■ Directions for this task
Print, exactly as they stand, the lines below from the one that has "オフィシャル先行販売受付中【抽選】" to the one that has "เมื่อ gut health", inclusive, leaving out the pictures.
-- Opening Marker --
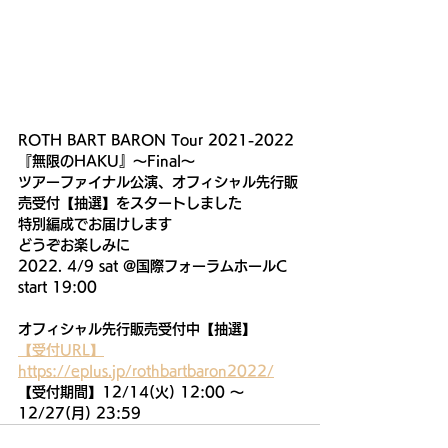
ROTH BART BARON Tour 2021-2022
『無限のHAKU』〜Final〜
ツアーファイナル公演、オフィシャル先行販
売受付【抽選】をスタートしました 
特別編成でお届けします
どうぞお楽しみに
2022. 4/9 sat @国際フォーラムホールC
start 19:00
オフィシャル先行販売受付中【抽選】
【受付URL】
https://eplus.jp/rothbartbaron2022/
【受付期間】12/14(火) 12:00 ～ 
12/27(月) 23:59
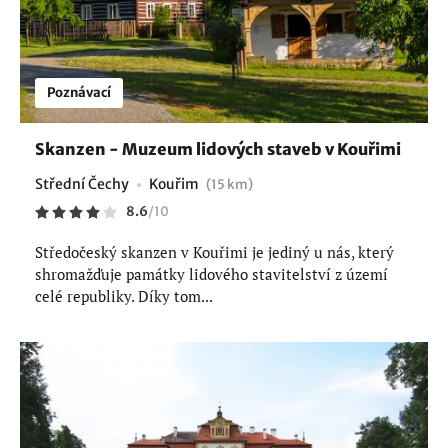
Poznávací
Skanzen - Muzeum lidových staveb v Kouřimi
Střední Čechy
Kouřim
(15 km)
8.6
/
10
Středočeský skanzen v Kouřimi je jediný u nás, který
shromažďuje památky lidového stavitelství z území
celé republiky. Díky tom...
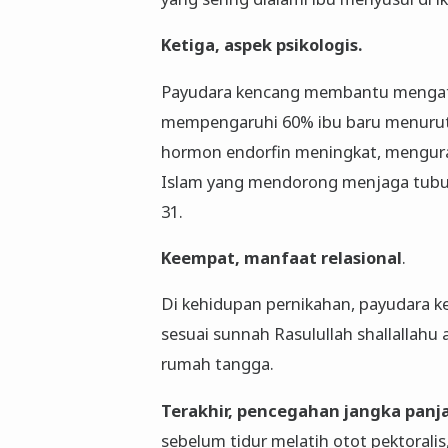
Ketiga, aspek psikologis.
Payudara kencang membantu mengata
mempengaruhi 60% ibu baru menurut 
hormon endorfin meningkat, mengurang
Islam yang mendorong menjaga tubuh 
31.
Keempat, manfaat relasional
.
Di kehidupan pernikahan, payudara k
sesuai sunnah Rasulullah shallallah
rumah tangga.
Terakhir, pencegahan jangka panj
sebelum tidur melatih otot pektoralis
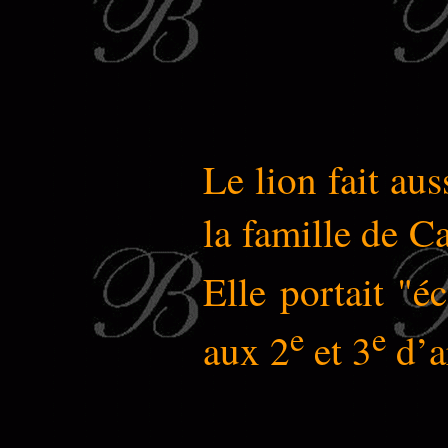
Le lion fait aus
la famille de C
Elle portait "é
e
e
aux 2
et 3
d’a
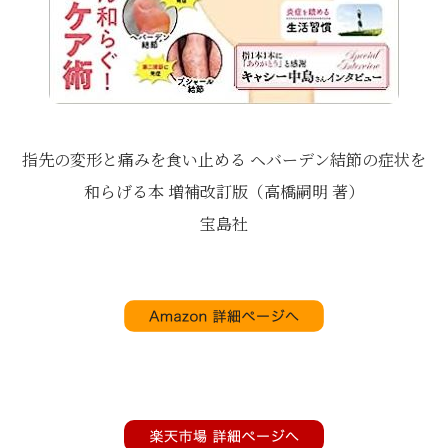
指先の変形と痛みを食い止める ヘバーデン結節の症状を
和らげる本 増補改訂版（高橋嗣明 著）
宝島社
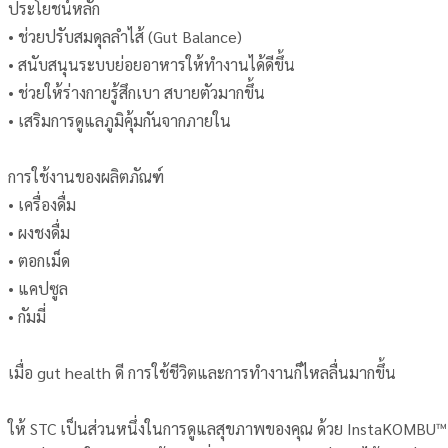
ประโยชน์หลัก
• ช่วยปรับสมดุลลำไส้ (Gut Balance)
• สนับสนุนระบบย่อยอาหารให้ทำงานได้ดีขึ้น
• ช่วยให้ร่างกายรู้สึกเบา สบายตัวมากขึ้น
• เสริมการดูแลภูมิคุ้มกันจากภายใน
การใช้งานของผลิตภัณฑ์
• เครื่องดื่ม
• ผงชงดื่ม
• ตอกเม็ด
• แคปซูล
• กัมมี่
เมื่อ gut health ดี การใช้ชีวิตและการทำงานก็ไหลลื่นมากขึ้น
ให้ STC เป็นส่วนหนึ่งในการดูแลสุขภาพของคุณ ด้วย InstaKOMBU™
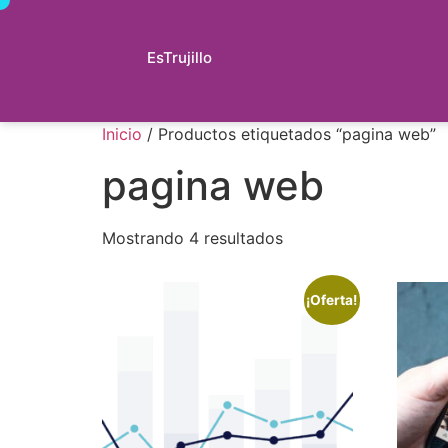
EsTrujillo
Inicio
/ Productos etiquetados “pagina web”
pagina web
Mostrando 4 resultados
¡Oferta!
-- Closing Marker --
■ Solution for this exercise
オフィシャル先行販売受付中【抽選】
【受付URL】
https://eplus.jp/rothbartbaron2022/
【受付期間】12/14(火) 12:00 ～ 
12/27(月) 23:59
Poznávací
Skanzen - Muzeum lidových staveb v Kouřimi
Střední Čechy
Kouřim
(15 km)
8.6
/
10
Středočeský skanzen v Kouřimi je jediný u nás, který
shromažďuje památky lidového stavitelství z území
celé republiky. Díky tom...
Ketiga, aspek psikologis.
Payudara kencang membantu mengata
mempengaruhi 60% ibu baru menurut 
hormon endorfin meningkat, mengurang
Islam yang mendorong menjaga tubuh 
31.
Keempat, manfaat relasional
.
Di kehidupan pernikahan, payudara k
sesuai sunnah Rasulullah shallallah
rumah tangga.
Terakhir, pencegahan jangka panj
sebelum tidur melatih otot pektoralis
Le lion fait aus
la famille de C
Elle portait "é
e
e
aux 2
et 3
d’a
指先の変形と痛みを食い止める ヘバーデン結節の症状を
和らげる本 増補改訂版（高橋嗣明 著）
宝島社
ประโยชน์หลัก
• ช่วยปรับสมดุลลำไส้ (Gut Balance)
• สนับสนุนระบบย่อยอาหารให้ทำงานได้ดีขึ้น
• ช่วยให้ร่างกายรู้สึกเบา สบายตัวมากขึ้น
• เสริมการดูแลภูมิคุ้มกันจากภายใน
การใช้งานของผลิตภัณฑ์
• เครื่องดื่ม
• ผงชงดื่ม
• ตอกเม็ด
• แคปซูล
• กัมมี่
เมื่อ gut health ดี การใช้ชีวิตและการทำงานก็ไหลลื่นมากขึ้น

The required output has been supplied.